Your task:
Among the records below, find the lines with the word "возврата" and copy them.
Data for this exercise Start Marker
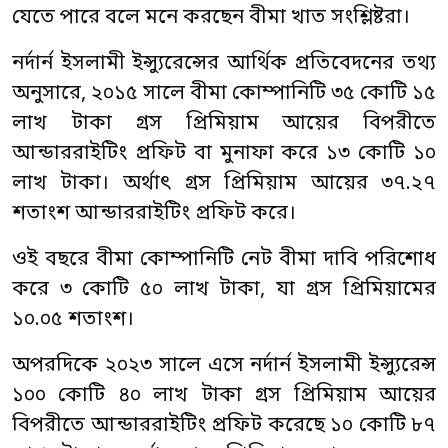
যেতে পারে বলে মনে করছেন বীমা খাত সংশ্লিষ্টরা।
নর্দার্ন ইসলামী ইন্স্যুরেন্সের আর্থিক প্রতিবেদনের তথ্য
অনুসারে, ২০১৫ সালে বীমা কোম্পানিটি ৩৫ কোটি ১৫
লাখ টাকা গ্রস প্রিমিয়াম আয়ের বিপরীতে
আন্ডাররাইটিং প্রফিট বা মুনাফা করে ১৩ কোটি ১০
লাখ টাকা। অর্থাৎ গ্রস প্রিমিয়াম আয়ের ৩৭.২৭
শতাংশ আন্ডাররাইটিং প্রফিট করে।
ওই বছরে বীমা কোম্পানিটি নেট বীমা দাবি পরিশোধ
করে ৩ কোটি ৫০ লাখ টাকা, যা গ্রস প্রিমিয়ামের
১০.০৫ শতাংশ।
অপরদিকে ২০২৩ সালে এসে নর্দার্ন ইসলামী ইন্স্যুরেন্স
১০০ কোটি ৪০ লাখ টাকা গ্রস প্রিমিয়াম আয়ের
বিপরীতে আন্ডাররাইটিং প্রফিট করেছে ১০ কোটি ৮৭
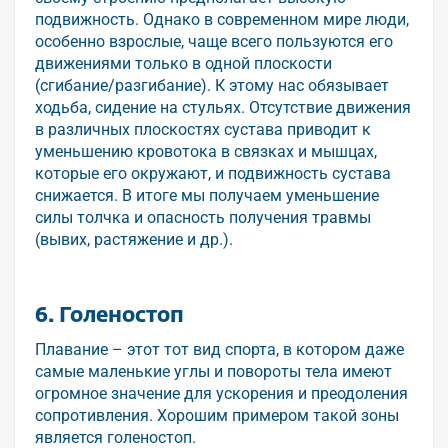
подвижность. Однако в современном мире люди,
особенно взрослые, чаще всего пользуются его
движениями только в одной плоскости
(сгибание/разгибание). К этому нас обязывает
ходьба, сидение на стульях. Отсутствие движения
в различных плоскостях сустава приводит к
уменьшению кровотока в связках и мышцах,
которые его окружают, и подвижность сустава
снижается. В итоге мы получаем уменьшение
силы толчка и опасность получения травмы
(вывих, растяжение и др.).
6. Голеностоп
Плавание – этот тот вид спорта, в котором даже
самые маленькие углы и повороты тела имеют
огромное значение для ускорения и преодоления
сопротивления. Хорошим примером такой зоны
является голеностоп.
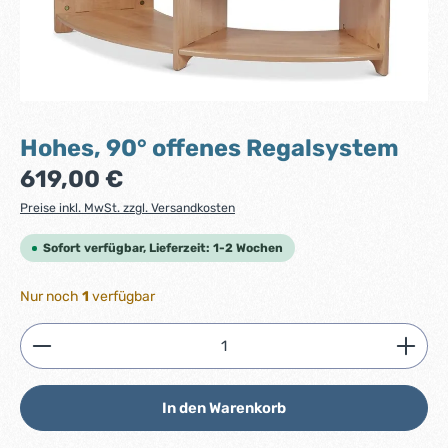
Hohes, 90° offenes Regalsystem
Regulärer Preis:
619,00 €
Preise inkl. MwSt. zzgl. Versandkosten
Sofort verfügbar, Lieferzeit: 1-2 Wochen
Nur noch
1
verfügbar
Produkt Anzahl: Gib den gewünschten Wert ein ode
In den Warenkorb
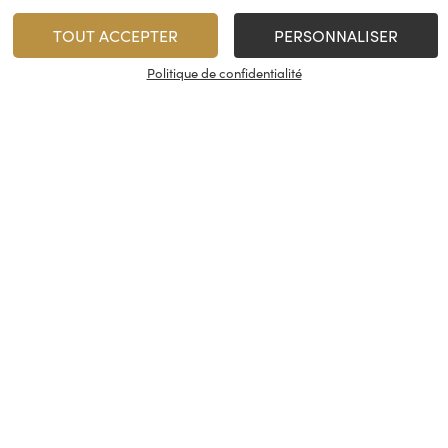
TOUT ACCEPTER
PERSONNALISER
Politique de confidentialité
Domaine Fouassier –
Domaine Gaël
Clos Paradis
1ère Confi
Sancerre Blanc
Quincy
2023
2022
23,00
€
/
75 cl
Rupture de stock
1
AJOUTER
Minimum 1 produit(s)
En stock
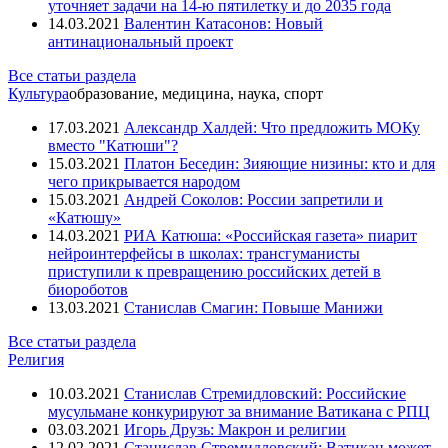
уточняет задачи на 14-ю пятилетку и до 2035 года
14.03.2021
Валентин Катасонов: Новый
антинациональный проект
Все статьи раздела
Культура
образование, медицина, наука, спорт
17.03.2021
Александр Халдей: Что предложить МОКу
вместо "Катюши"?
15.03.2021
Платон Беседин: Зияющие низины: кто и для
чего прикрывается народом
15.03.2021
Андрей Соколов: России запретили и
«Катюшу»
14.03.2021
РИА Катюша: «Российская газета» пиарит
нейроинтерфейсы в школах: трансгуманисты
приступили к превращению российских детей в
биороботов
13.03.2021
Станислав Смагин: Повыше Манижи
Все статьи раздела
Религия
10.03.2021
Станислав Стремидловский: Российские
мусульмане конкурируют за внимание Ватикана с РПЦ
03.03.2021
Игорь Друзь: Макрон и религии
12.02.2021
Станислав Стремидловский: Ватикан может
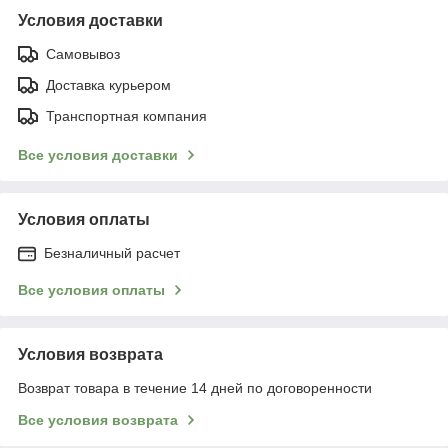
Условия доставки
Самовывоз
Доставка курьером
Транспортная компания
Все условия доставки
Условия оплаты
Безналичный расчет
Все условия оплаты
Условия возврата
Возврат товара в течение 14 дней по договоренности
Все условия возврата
Data for this exercise End Marker
Expected answer:
Условия возврата
Все условия возврата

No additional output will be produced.